Records from a dataset:
------------------------------------------------

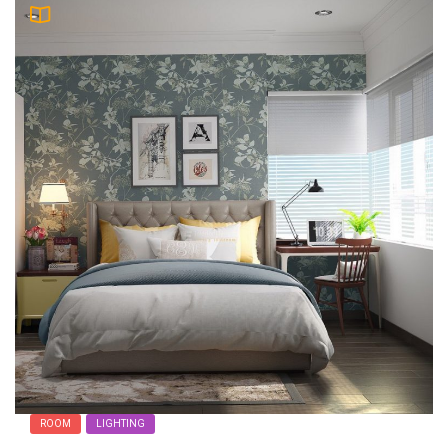
ROOM
LIGHTING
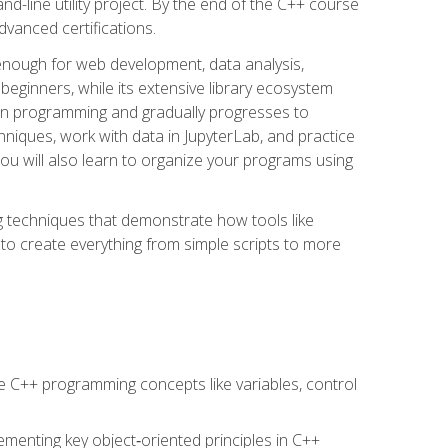
line utility project. By the end of the C++ course
vanced certifications.
enough for web development, data analysis,
 beginners, while its extensive library ecosystem
hon programming and gradually progresses to
chniques, work with data in JupyterLab, and practice
u will also learn to organize your programs using
techniques that demonstrate how tools like
to create everything from simple scripts to more
 C++ programming concepts like variables, control
menting key object‑oriented principles in C++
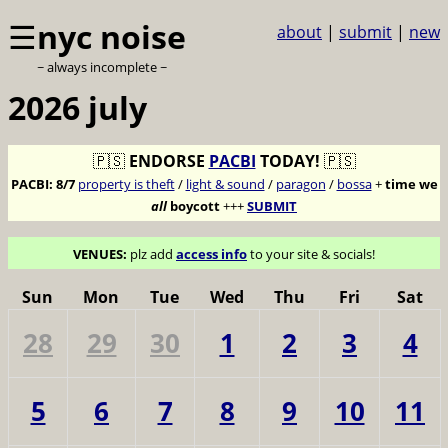
☰
nyc noise
about
|
submit
|
new
~ always incomplete ~
2026 july
🇵🇸
ENDORSE
PACBI
TODAY!
🇵🇸
PACBI:
8/7
property is theft
/
light & sound
/
paragon
/
bossa
+
time we
all
boycott
+++
SUBMIT
VENUES:
plz add
access info
to your site & socials!
Sun
Mon
Tue
Wed
Thu
Fri
Sat
28
29
30
1
2
3
4
5
6
7
8
9
10
11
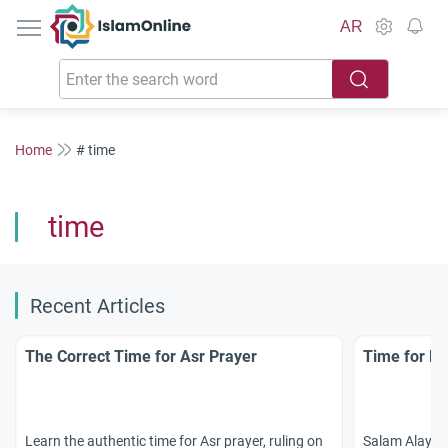
IslamOnline
AR
Home
# time
time
Recent Articles
The Correct Time for Asr Prayer
Time for Br
Learn the authentic time for Asr prayer, ruling on
Salam Alaykum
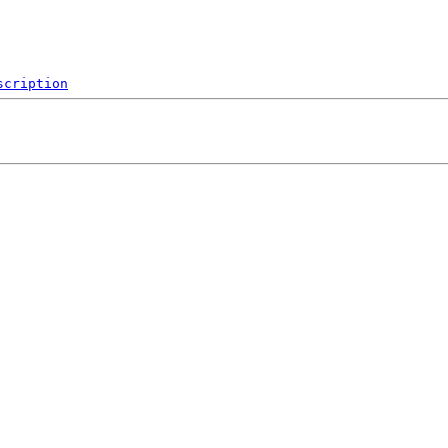
scription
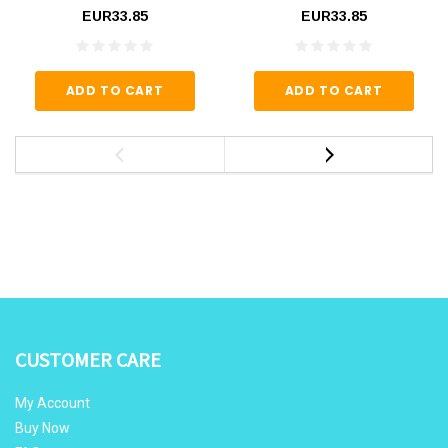
EUR33.85
EUR33.85
ADD TO CART
ADD TO CART
CUSTOMER CARE
My Account
Buy Now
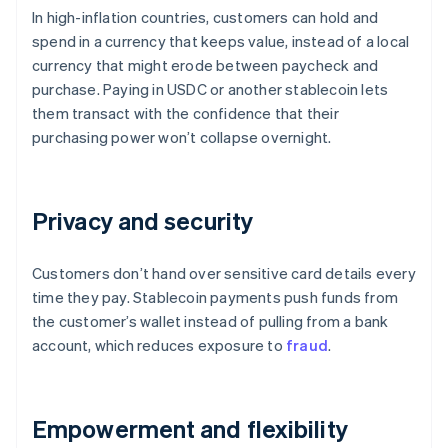
In high-inflation countries, customers can hold and
spend in a currency that keeps value, instead of a local
currency that might erode between paycheck and
purchase. Paying in USDC or another stablecoin lets
them transact with the confidence that their
purchasing power won’t collapse overnight.
Privacy and security
Customers don’t hand over sensitive card details every
time they pay. Stablecoin payments push funds from
the customer’s wallet instead of pulling from a bank
account, which reduces exposure to
fraud
.
Empowerment and flexibility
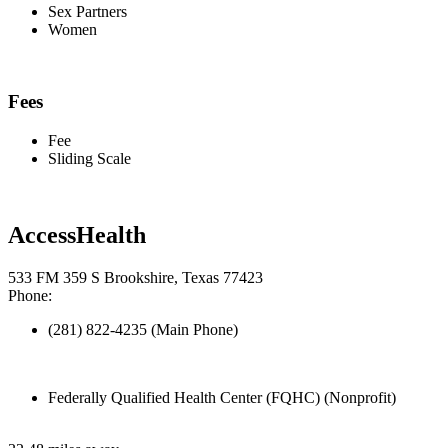
Sex Partners
Women
Fees
Fee
Sliding Scale
AccessHealth
533 FM 359 S Brookshire, Texas 77423
Phone:
(281) 822-4235 (Main Phone)
Federally Qualified Health Center (FQHC) (Nonprofit)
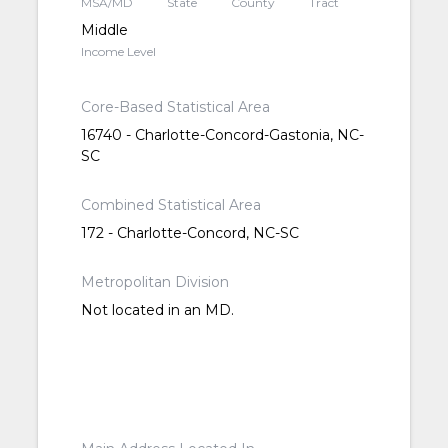
MSA/MD
State
County
Tract
Middle
Income Level
Core-Based Statistical Area
16740 - Charlotte-Concord-Gastonia, NC-
SC
Combined Statistical Area
172 - Charlotte-Concord, NC-SC
Metropolitan Division
Not located in an MD.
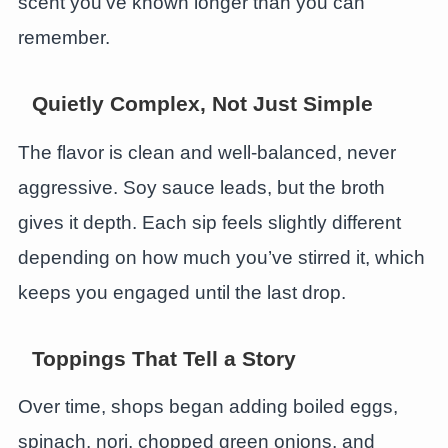
scent you’ve known longer than you can
remember.
Quietly Complex, Not Just Simple
The flavor is clean and well-balanced, never
aggressive. Soy sauce leads, but the broth
gives it depth. Each sip feels slightly different
depending on how much you’ve stirred it, which
keeps you engaged until the last drop.
Toppings That Tell a Story
Over time, shops began adding boiled eggs,
spinach, nori, chopped green onions, and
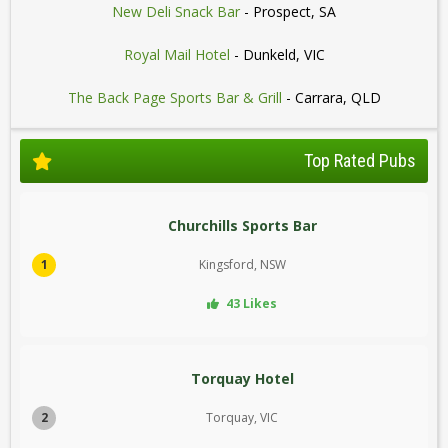
New Deli Snack Bar
- Prospect, SA
Royal Mail Hotel
- Dunkeld, VIC
The Back Page Sports Bar & Grill
- Carrara, QLD
Top Rated Pubs
Churchills Sports Bar
1
Kingsford, NSW
43 Likes
Torquay Hotel
2
Torquay, VIC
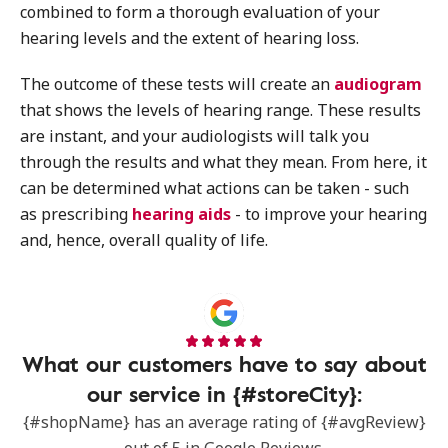
combined to form a thorough evaluation of your
hearing levels and the extent of hearing loss.
The outcome of these tests will create an
audiogram
that shows the levels of hearing range. These results
are instant, and your audiologists will talk you
through the results and what they mean. From here, it
can be determined what actions can be taken - such
as prescribing
hearing aids
- to improve your hearing
and, hence, overall quality of life.
What our customers have to say about
our service in {#storeCity}:
{#shopName} has an average rating of {#avgReview}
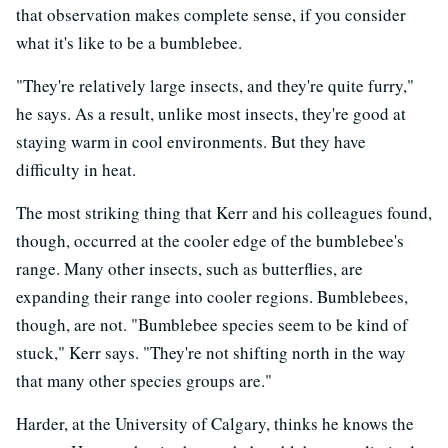
that observation makes complete sense, if you consider
what it's like to be a bumblebee.
"They're relatively large insects, and they're quite furry,"
he says. As a result, unlike most insects, they're good at
staying warm in cool environments. But they have
difficulty in heat.
The most striking thing that Kerr and his colleagues found,
though, occurred at the cooler edge of the bumblebee's
range. Many other insects, such as butterflies, are
expanding their range into cooler regions. Bumblebees,
though, are not. "Bumblebee species seem to be kind of
stuck," Kerr says. "They're not shifting north in the way
that many other species groups are."
Harder, at the University of Calgary, thinks he knows the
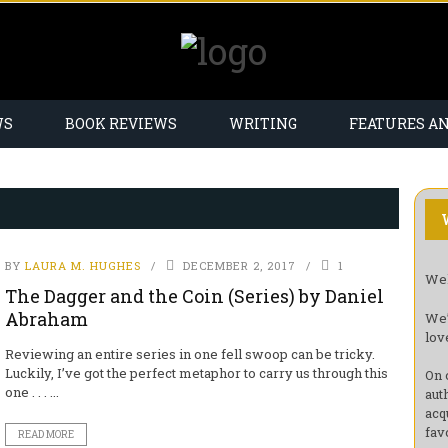
WS
BOOK REVIEWS
WRITING
FEATURES A
BY
LAURA M. HUGHES
DECEMBER 2, 2017
1
Wel
The Dagger and the Coin (Series) by Daniel
Abraham
We’
lov
Reviewing an entire series in one fell swoop can be tricky.
Luckily, I’ve got the perfect metaphor to carry us through this
On 
one . . . ...
aut
acq
fav
READ MORE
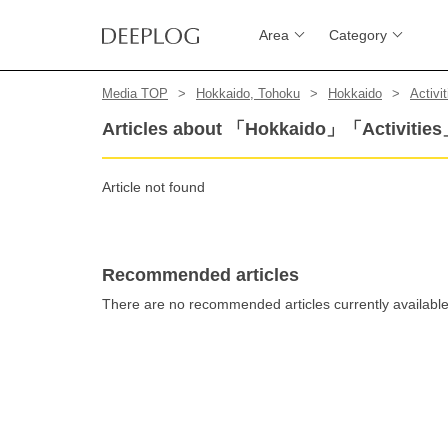
Area
Category
Media TOP
Hokkaido, Tohoku
Hokkaido
Activit
Articles about 「Hokkaido」「Activitie
Article not found
Recommended articles
There are no recommended articles currently availabl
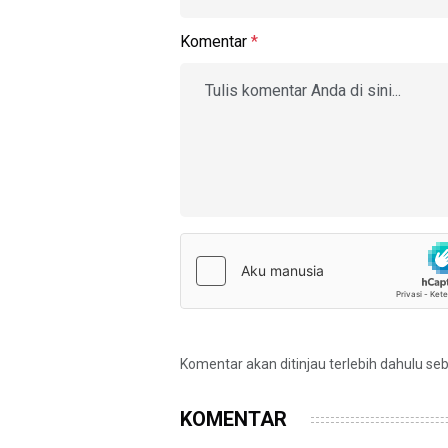
Komentar
*
Komentar akan ditinjau terlebih dahulu se
KOMENTAR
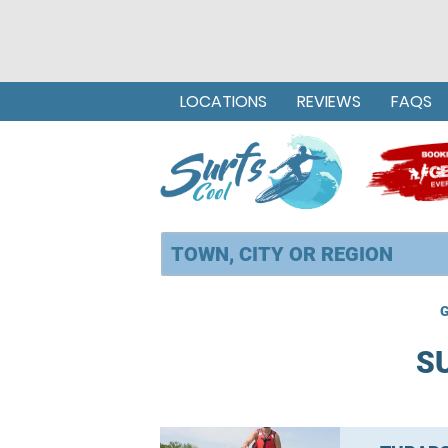
LOCATIONS
REVIEWS
FAQS
G
S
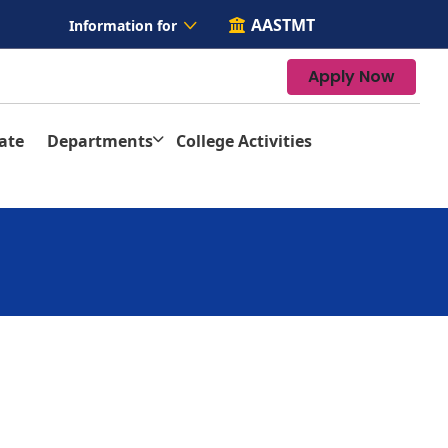
AASTMT
Information for
Apply Now
ate
Departments
College Activities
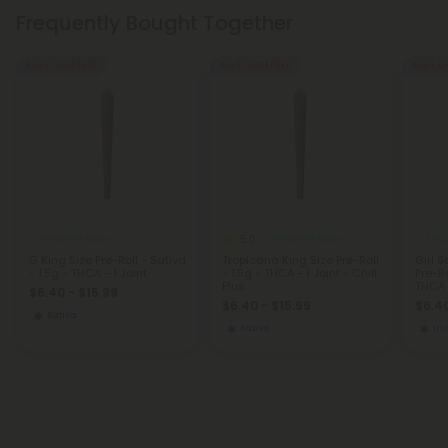
Frequently Bought Together
Buy 1, Get 1 FREE
Buy 1, Get 1 FREE
Buy 1, G
5.0
THCA Pre Rolls
THCA Pre Rolls
THCA
G King Size Pre-Roll - Sativa
Tropicana King Size Pre-Roll
Girl 
- 1.5g - THCA - 1 Joint
- 1.5g - THCA - 1 Joint - Chill
Pre-Ro
Plus
THCA -
$6.40 - $15.99
$6.40 - $15.99
$6.40
Sativa
Sativa
In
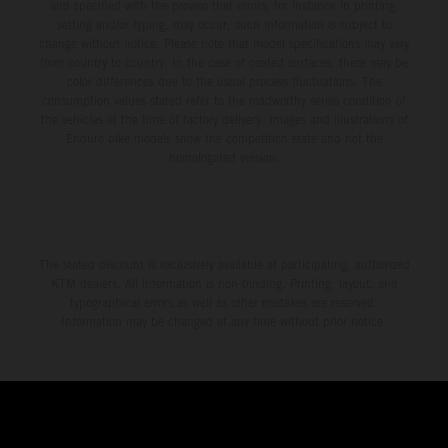
and specified with the proviso that errors, for instance in printing,
setting and/or typing, may occur; such information is subject to
change without notice. Please note that model specifications may vary
from country to country. In the case of coated surfaces, there may be
color differences due to the usual process fluctuations. The
consumption values stated refer to the roadworthy series condition of
the vehicles at the time of factory delivery. Images and illustrations of
Enduro bike models show the competition state and not the
homologated version.
The stated discount is exclusively available at participating, authorized
KTM dealers. All information is non-binding. Printing, layout, and
typographical errors as well as other mistakes are reserved.
Information may be changed at any time without prior notice.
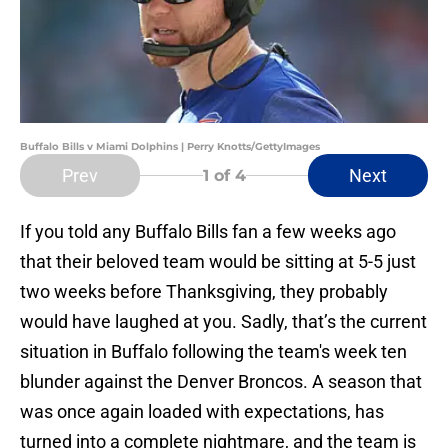
Buffalo Bills v Miami Dolphins | Perry Knotts/GettyImages
Prev
Next
1
of 4
If you told any Buffalo Bills fan a few weeks ago
that their beloved team would be sitting at 5-5 just
two weeks before Thanksgiving, they probably
would have laughed at you. Sadly, that’s the current
situation in Buffalo following the team's week ten
blunder against the Denver Broncos. A season that
was once again loaded with expectations, has
turned into a complete nightmare, and the team is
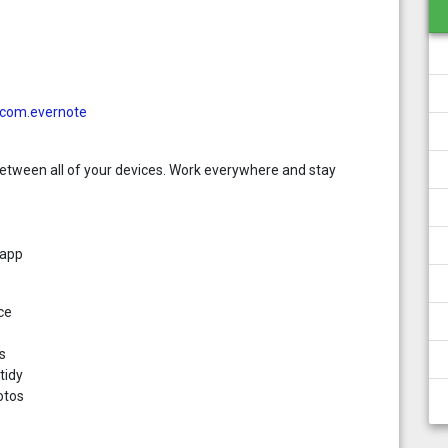
d=com.evernote
etween all of your devices. Work everywhere and stay
 app
ce
s
tidy
otos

------------------------------------------------

TASK GOAL: Look through the records for the string "well". Copy every line that has it.

EXPECTED ANSWER:
The flavor is clean and well-balanced, never
typographical errors as well as other mistakes are reserved.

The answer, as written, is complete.